What we can do is first switch to exponential form, by way of the Euler formula. Our cosine theta plus i sine theta is re to the i theta. So this is the re to i theta. And z2 is se to the i phi. So multiplying these two z1 times z2, I get re to the i theta times se to the i phi.
And I can pull the s in front right, the associate of property of multiplication. Rs and then I have e to the i theta e to the i phi. And it’s a property of exponents, that when you have the same base you can combine these and add the exponents. So I get rs e to the i theta plus i phi.
Now let me factor out the i, I get r s e to the i times theta plus phi. Now I’ve gotten a form where I can actually convert back to trig form. So the modulus rs goes in front, and the e to the i theta plus phi becomes cosine theta plus phi, plus i sine theta plus phi.
And this is the result we had before. When you multiply two complex numbers, you multiply the moduli and you add their arguments.
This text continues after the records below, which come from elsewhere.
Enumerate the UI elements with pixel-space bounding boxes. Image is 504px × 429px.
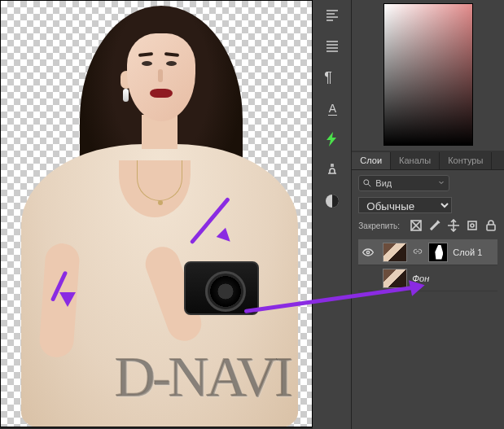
chevron-down-icon	[437, 178, 445, 188]
lock-all-icon[interactable]	[484, 219, 497, 232]
align-icon[interactable]	[313, 0, 352, 31]
mask-thumbnail[interactable]	[428, 243, 448, 262]
layer-name[interactable]: Слой 1	[453, 247, 482, 257]
svg-point-1	[364, 180, 369, 185]
svg-point-4	[471, 224, 474, 227]
character-icon[interactable]: A	[313, 93, 352, 124]
tab-layers[interactable]: Слои	[352, 152, 391, 169]
visibility-toggle[interactable]	[358, 241, 378, 264]
blend-mode-select[interactable]: Обычные	[358, 197, 452, 213]
justify-icon[interactable]	[313, 31, 352, 62]
layer-thumbnail[interactable]	[383, 243, 407, 262]
camera-prop	[184, 261, 259, 315]
lock-transparency-icon[interactable]	[410, 219, 423, 232]
paragraph-icon[interactable]: ¶	[313, 62, 352, 93]
link-icon	[412, 247, 423, 257]
flash-icon[interactable]	[313, 124, 352, 155]
tab-paths[interactable]: Контуры	[440, 152, 492, 169]
swatches-icon[interactable]	[313, 186, 352, 217]
layer-row[interactable]: Фон	[358, 265, 497, 291]
panel-tabs: Слои Каналы Контуры	[352, 151, 504, 170]
clone-stamp-icon[interactable]	[313, 155, 352, 186]
layer-filter-select[interactable]: Вид	[358, 175, 449, 191]
svg-point-6	[367, 251, 370, 253]
lock-position-icon[interactable]	[447, 219, 460, 232]
layer-filter-label: Вид	[375, 178, 392, 188]
color-field[interactable]	[383, 3, 473, 146]
layers-list: Слой 1 Фон	[358, 239, 497, 291]
lock-label: Закрепить:	[358, 221, 400, 230]
svg-rect-5	[487, 225, 495, 230]
panels-area: Слои Каналы Контуры Вид Обычные Закрепит…	[352, 0, 504, 429]
color-picker-panel	[352, 0, 504, 151]
document-canvas[interactable]: D-NAVI	[0, 0, 313, 427]
layer-name[interactable]: Фон	[412, 274, 429, 283]
tool-strip: ¶ A	[313, 0, 352, 429]
visibility-toggle[interactable]	[358, 267, 378, 290]
layer-thumbnail[interactable]	[383, 269, 407, 288]
tab-channels[interactable]: Каналы	[391, 152, 440, 169]
lock-pixels-icon[interactable]	[428, 219, 441, 232]
eye-icon	[362, 246, 375, 259]
layers-panel: Вид Обычные Закрепить:	[352, 170, 504, 429]
lock-artboard-icon[interactable]	[466, 219, 479, 232]
watermark-text: D-NAVI	[115, 345, 291, 410]
search-icon	[362, 178, 372, 188]
svg-rect-3	[468, 221, 476, 230]
layer-row[interactable]: Слой 1	[358, 239, 497, 265]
Let’s see how this works for Demoivre’s theorem.
Now, if we have the complex number z equals r cosine theta plus i sine theta, then we can easily just switch to re to the i theta. And so z to the n, becomes re to the i theta, to the nth power. Now I can separate these two. I can write these as r to the n times e to the i theta to then n. And then by using the power to the power property, I get e to the i n theta times r to the n.
Now let me use the Euler formula to convert this back into trig form. Modulus is r to the n, and the e to the i n theta becomes cosine of n theta plus i sine of, again, n theta. This is exactly the Demoivre’s theorem.
Demoivre’s theorem says z to the n is r to the n, times cosine n theta plus i sine theta. So proving this result is really easy, if you make the conversion from regular trig form, to exponential form by using the Euler formula.